▸ **EXERCISE DETAILS**: What is needed is an exact copy of the records, with the images left out.

▸ **DATASET EXTRACT**:
= Beginning of Section =

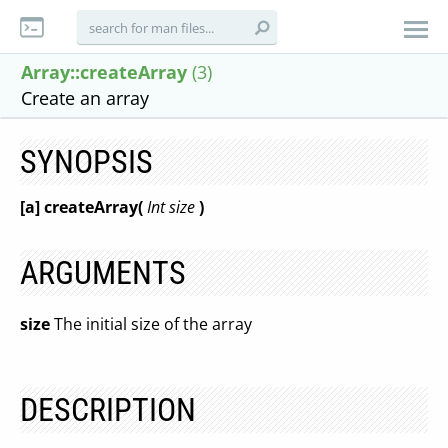
Array::createArray
(3)
Create an array
SYNOPSIS
[a] createArray(
Int size
)
ARGUMENTS
size
The initial size of the array
DESCRIPTION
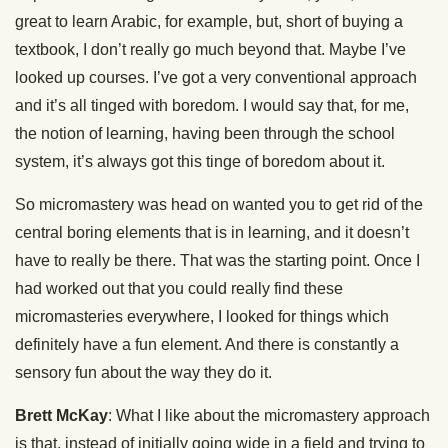
great to learn Arabic, for example, but, short of buying a
textbook, I don’t really go much beyond that. Maybe I’ve
looked up courses. I’ve got a very conventional approach
and it’s all tinged with boredom. I would say that, for me,
the notion of learning, having been through the school
system, it’s always got this tinge of boredom about it.
So micromastery was head on wanted you to get rid of the
central boring elements that is in learning, and it doesn’t
have to really be there. That was the starting point. Once I
had worked out that you could really find these
micromasteries everywhere, I looked for things which
definitely have a fun element. And there is constantly a
sensory fun about the way they do it.
Brett McKay
: What I like about the micromastery approach
is that, instead of initially going wide in a field and trying to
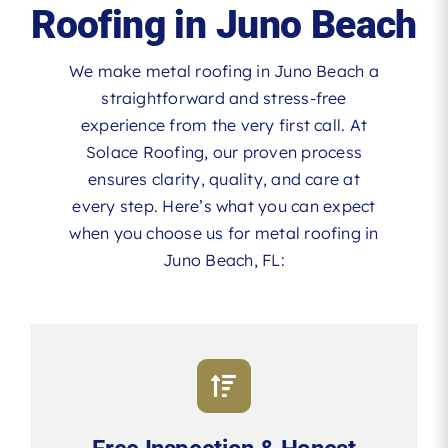
Roofing in Juno Beach
We make metal roofing in Juno Beach a
straightforward and stress-free
experience from the very first call. At
Solace Roofing, our proven process
ensures clarity, quality, and care at
every step. Here’s what you can expect
when you choose us for metal roofing in
Juno Beach, FL:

= End of Section =

▸ **RESULT FOR THIS TASK**:
Array::createArray
(3)
Create an array
SYNOPSIS
[a] createArray(
Int size
)
ARGUMENTS
size
The initial size of the array
DESCRIPTION
great to learn Arabic, for example, but, short of buying a
textbook, I don’t really go much beyond that. Maybe I’ve
looked up courses. I’ve got a very conventional approach
and it’s all tinged with boredom. I would say that, for me,
the notion of learning, having been through the school
system, it’s always got this tinge of boredom about it.
So micromastery was head on wanted you to get rid of the
central boring elements that is in learning, and it doesn’t
have to really be there. That was the starting point. Once I
had worked out that you could really find these
micromasteries everywhere, I looked for things which
definitely have a fun element. And there is constantly a
sensory fun about the way they do it.
Brett McKay
: What I like about the micromastery approach
is that, instead of initially going wide in a field and trying to
Roofing in Juno Beach
We make metal roofing in Juno Beach a
straightforward and stress-free
experience from the very first call. At
Solace Roofing, our proven process
ensures clarity, quality, and care at
every step. Here’s what you can expect
when you choose us for metal roofing in
Juno Beach, FL:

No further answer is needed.